EXERCISE
Copy the data precisely, character for character, and leave out every picture.

=== Section Start ===

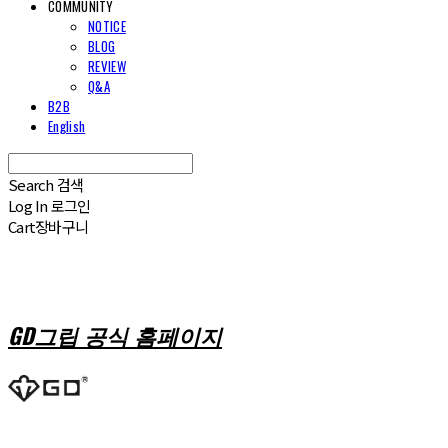
COMMUNITY
NOTICE
BLOG
REVIEW
Q&A
B2B
English
Search
검색
Log In
로그인
Cart
장바구니
GD그립 공식 홈페이지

=== Section End ===

SOLUTION TO THIS PROBLEM
COMMUNITY
NOTICE
BLOG
REVIEW
Q&A
B2B
English
Search
검색
Log In
로그인
Cart
장바구니
GD그립 공식 홈페이지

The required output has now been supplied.